In my case the error was very misleading. The problem was that PHPMyAdmin uses "ALTER TABLE" when you click on the "make unique" button instead of "ALTER IGNORE TABLE", so I had to do it manually, like in:
ALTER TABLE mytbl ADD UNIQUE (columnName);
This problem is often created when adding a column or using an existing column as a primary key. It is not created due to a primary key existing that was never actually created or due to damage to the table.
What the error actually denotes is that a pending key value is blank.
The solution is to populate the column with unique values and then try to create the primary key again. There can be no blank, null or duplicate values, or this misleading error will appear.
For me a noop on table has been enough (was already InnoDB):
ALTER TABLE $tbl ENGINE=InnoDB;
tl;dr: my view showed my table was empty but the view excluded existing rows.
I had the same problem but mine was because I was inserting the same test rows I had used before. When I checked to see if my table was empty, I used a view that excluded different tenants so the search came back empty. When I checked the actual table, the previous records were still there.
Once I had deleted the existing records, the insert worked. Only half a day of frustration lost to this one...
Had this error, when adding a composite primary key that is ADD PRIMARY KEY (column1, column2, ...) The value of all the columns in that row must not be duplicated.
For Example:
You do ADD PRIMARY KEY (name, country, number)
name
country
number
collin
Uk
5
collin
Uk
5
This will throw an error #1062 - Duplicate entry 'collin-UK-5' for key 'PRIMARY' because the columns combined have duplicate
So if you see this format of error just check and ensure that the columns you want to add a composite primary key to combined don't have duplicates.
Another reason you may be getting this error is because the same restriction exists in another related table, and they Keyname on the related table has the exact same name. I've had this happen once and it was quite difficult to identify.

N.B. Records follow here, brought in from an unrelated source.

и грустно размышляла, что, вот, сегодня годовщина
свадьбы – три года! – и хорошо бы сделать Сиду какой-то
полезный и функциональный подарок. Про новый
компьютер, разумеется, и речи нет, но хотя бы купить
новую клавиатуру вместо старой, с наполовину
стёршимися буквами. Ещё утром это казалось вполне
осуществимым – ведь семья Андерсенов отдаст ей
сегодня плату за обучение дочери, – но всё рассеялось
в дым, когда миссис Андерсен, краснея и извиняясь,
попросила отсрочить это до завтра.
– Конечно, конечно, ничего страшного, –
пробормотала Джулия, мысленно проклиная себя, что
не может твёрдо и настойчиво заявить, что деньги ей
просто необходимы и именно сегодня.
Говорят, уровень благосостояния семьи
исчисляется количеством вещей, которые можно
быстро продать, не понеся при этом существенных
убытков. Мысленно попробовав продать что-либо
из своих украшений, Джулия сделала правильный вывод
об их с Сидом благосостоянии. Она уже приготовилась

i.e. if you have a trigger that inserts data to a different table (the "related" table) with the same restriction and same Keyname, MySQL will not include the name of the table throwing the error, only the Keyname.
As looking on your error #1062 - Duplicate entry '2-S. Name' for key 'PRIMARY' it is saying that you use primary key in your number field that's why it is showing duplicate Error on Number Field.
So Remove this primary Key then it inset duplicate also.